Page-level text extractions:
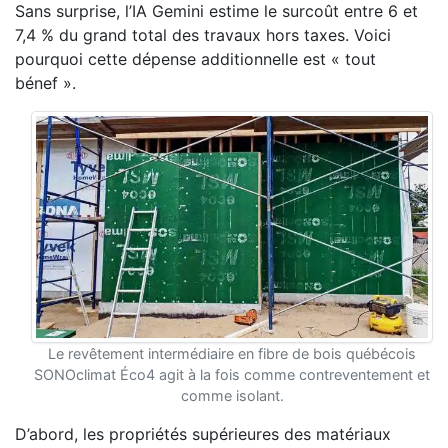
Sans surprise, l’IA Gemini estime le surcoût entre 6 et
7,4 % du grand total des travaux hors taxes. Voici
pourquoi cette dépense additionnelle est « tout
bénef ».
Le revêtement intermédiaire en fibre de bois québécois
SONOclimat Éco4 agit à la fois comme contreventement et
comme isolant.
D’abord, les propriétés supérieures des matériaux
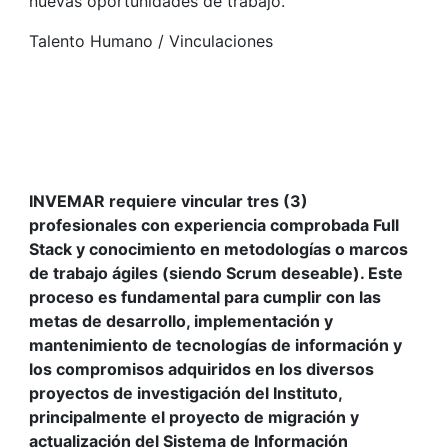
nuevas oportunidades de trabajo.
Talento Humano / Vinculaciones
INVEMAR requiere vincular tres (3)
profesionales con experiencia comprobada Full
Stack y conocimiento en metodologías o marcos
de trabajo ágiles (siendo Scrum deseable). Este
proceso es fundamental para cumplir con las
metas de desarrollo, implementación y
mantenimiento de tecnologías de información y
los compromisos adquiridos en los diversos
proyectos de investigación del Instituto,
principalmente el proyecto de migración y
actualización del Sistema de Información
==
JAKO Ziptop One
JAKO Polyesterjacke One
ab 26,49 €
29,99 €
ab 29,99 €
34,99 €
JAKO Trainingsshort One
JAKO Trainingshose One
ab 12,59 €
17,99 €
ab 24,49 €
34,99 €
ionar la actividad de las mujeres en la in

## What you should do:
Set down, exactly as written above, each line from the one with "Sans surprise, l’IA" through the one with "Stack y conocimiento en metodologías o marcos", and skip the pictures.

## Response to this task:
Sans surprise, l’IA Gemini estime le surcoût entre 6 et
7,4 % du grand total des travaux hors taxes. Voici
pourquoi cette dépense additionnelle est « tout
bénef ».
Le revêtement intermédiaire en fibre de bois québécois
SONOclimat Éco4 agit à la fois comme contreventement et
comme isolant.
D’abord, les propriétés supérieures des matériaux
nuevas oportunidades de trabajo.
Talento Humano / Vinculaciones
INVEMAR requiere vincular tres (3)
profesionales con experiencia comprobada Full
Stack y conocimiento en metodologías o marcos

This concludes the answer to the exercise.